Lady In White (1988) That question posed in the subtitle of today's post is one we heard thousands of times from parents during our 30 years of toiling in the retail video movie business........
Answering it became quite a challenge for video store clerks, managers, owners and corporate movie buyers.....(all jobs which BQ held at one time or another.....)
The 'kids' we're talking about here were of the tween and teen age groups......(and not the little tykes whom parents could entertain with a "Strawberry Shortcake's Halloween" VHS tape.....)
For parents who didn't want their kids anywhere near R-rated, blood-dripping horror, the choices were few and far between.
The go-to recommendations usually consisted of the Walt Disney company's two misbegotten, botched forays into family-friendly horror......1980's "Watcher In The Woods" (see our 10/21/17 post) and 1983's "Something Wicked This Way Comes" (see our 10/14/17 post)........
The other prime choice was 1987's 'The Monster Squad'.....to which our utter shock and surprise, we discovered we haven't yet covered in this blog.....a severe omission we swear to rectify before the end of this month.
Today we'll turn our attention to writer-director-composer Frank LaLoggia's ambitious, entertaining and wildly uneven Spielbergian scare epic, "Lady In White"
Considering LaLoggia directed only two other horror films besides this one before dropping out of sight altogether, 'Lady In White' will stand as his magnum opus. a full fledged pull-the-stops-out ghost story,,,,,,, that throws in loving families, multiple vengeful ghosts, childhood nostalgia, cornball humor, a a serial killer of kids, and non stop thrills and scares cribbed from Spielberg and Hitchcock,
As if that isn't enough for you, the film clumsily attempts to also to shoehorn in vicious racism into its already boiling-over stew.
Little Frankie Scarlatti (the endearingly jug-eared Lukas Haas) endures one hell of long eventful night when his prankster schoolmates lock him in the class cloakroom.

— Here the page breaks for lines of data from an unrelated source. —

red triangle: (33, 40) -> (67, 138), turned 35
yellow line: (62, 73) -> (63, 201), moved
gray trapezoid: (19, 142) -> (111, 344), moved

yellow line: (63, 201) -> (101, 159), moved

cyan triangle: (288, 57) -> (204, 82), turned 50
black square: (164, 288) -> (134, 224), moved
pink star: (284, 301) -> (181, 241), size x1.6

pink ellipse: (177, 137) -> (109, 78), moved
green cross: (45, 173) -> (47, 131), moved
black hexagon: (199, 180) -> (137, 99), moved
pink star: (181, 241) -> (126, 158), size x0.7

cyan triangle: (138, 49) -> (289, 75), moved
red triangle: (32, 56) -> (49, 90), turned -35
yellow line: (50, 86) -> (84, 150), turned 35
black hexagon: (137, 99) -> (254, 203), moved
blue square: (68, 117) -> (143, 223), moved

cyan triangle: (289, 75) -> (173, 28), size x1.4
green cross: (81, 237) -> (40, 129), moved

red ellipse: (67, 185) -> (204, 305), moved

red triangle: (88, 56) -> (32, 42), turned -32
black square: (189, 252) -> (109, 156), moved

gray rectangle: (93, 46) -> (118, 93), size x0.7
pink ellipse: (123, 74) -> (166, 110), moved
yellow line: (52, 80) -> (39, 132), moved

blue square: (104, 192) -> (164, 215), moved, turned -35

He's visited by the ghost of a murdered little girl (re-enacting her death at the hands of her unseen serial psycho assailant)......and later, who should stop in but the in-the-flesh psycho himself, who for some unknown reason, interrupts his attempt at making Frankie the next of his many child victims.......

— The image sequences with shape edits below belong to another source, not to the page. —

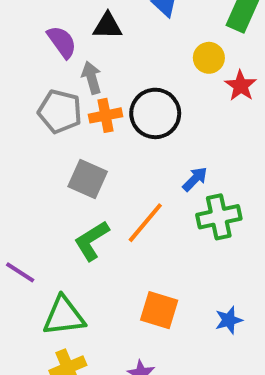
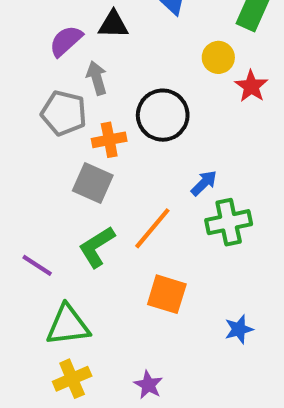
purple semicircle: (62, 42) -> (66, 41), turned -96
orange cross: (106, 115) -> (109, 140), moved
purple line: (20, 272) -> (37, 265), moved
orange square: (159, 310) -> (167, 294), moved

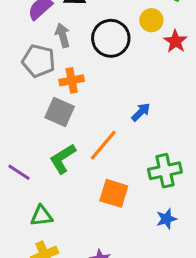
black circle: (163, 115) -> (111, 38), moved
green cross: (229, 222) -> (165, 171), moved
green triangle: (68, 325) -> (42, 216), size x0.7

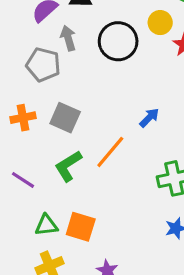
orange cross: (72, 80) -> (23, 118), moved
orange square: (114, 193) -> (81, 227), moved

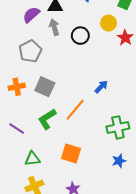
gray arrow: (68, 38) -> (54, 27), moved
black circle: (118, 41) -> (80, 36), size x0.7
gray pentagon: (43, 65) -> (30, 51), turned 30
orange square: (81, 227) -> (71, 154), moved

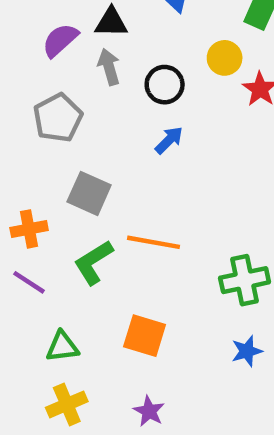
orange cross: (17, 87) -> (29, 229), moved
blue arrow: (101, 87) -> (169, 140), moved
orange line: (75, 110) -> (153, 242), turned 60

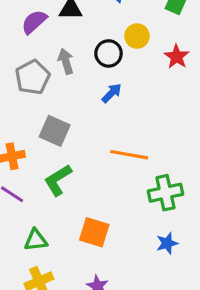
yellow circle: (225, 58) -> (137, 36), moved
gray arrow: (109, 67) -> (66, 61), moved
orange line: (153, 242) -> (129, 155), moved

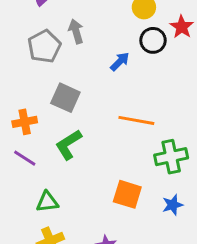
black circle: (109, 53) -> (153, 40), moved
orange square: (94, 232) -> (127, 194), moved

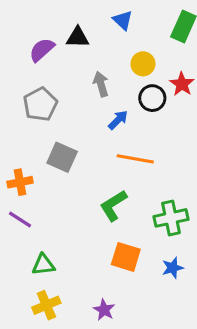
gray arrow: (76, 31) -> (101, 84), moved
orange line: (136, 120) -> (135, 159), moved
green L-shape: (68, 145) -> (113, 206), moved

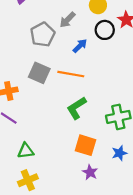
gray arrow: (101, 84) -> (67, 20), turned -120
gray pentagon: (40, 104) -> (43, 34), moved
orange line: (135, 159) -> (71, 74), moved
purple star: (104, 310) -> (90, 172), moved

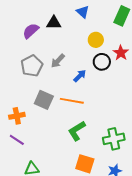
gray arrow: (67, 20) -> (58, 61), moved
gray pentagon: (43, 34) -> (32, 66), moved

Director LaLoggia, clearly inspired by Steven Spielberg's deft ability to touch base with every age group in a movie audience, works overtime to serve up a 12 course meal for everybody here......
Everything he feverishly tosses into the film (floating ethereal spirits, a spooky reclusive old crone, warmhearted family fun 'n slapstick, a never ending Hitchcockian climax) never quite fits together as a whole. And he scores the film himself with overheated, insistent music that slavishly imitates John Williams and Jerry Goldsmith but lacks their unique melodic gifts
All of this lumpy goulash is still fun watch......until LaLoggia unwisely jams in a subplot of having the black janitor profiled by the casually racist community and falsely charged with the child killings. With all the other stuff going on, the film has barely any time to spend on this development.....it feels like it was dragged in from some other movie.....
Even worse, LaLoggia resolves this plot offshoot with a surprise horrific and tragic scene that's far more disturbing than any of his movie's supernatural doings......(for us, it left the film with a cruel aftertaste, especially in a story that sweats and strains to provide an overall feel good experience.)
Having vented on that moment, we'll still say that "Lady In White", with all its ungainly pieces cobbled together, remains a prime Halloween choice for older kids whose parents want their tween and teen's viewing to go no farther than PG-13. (And way more chilling to watch than those two warmed-over Disney efforts)......3 stars (***).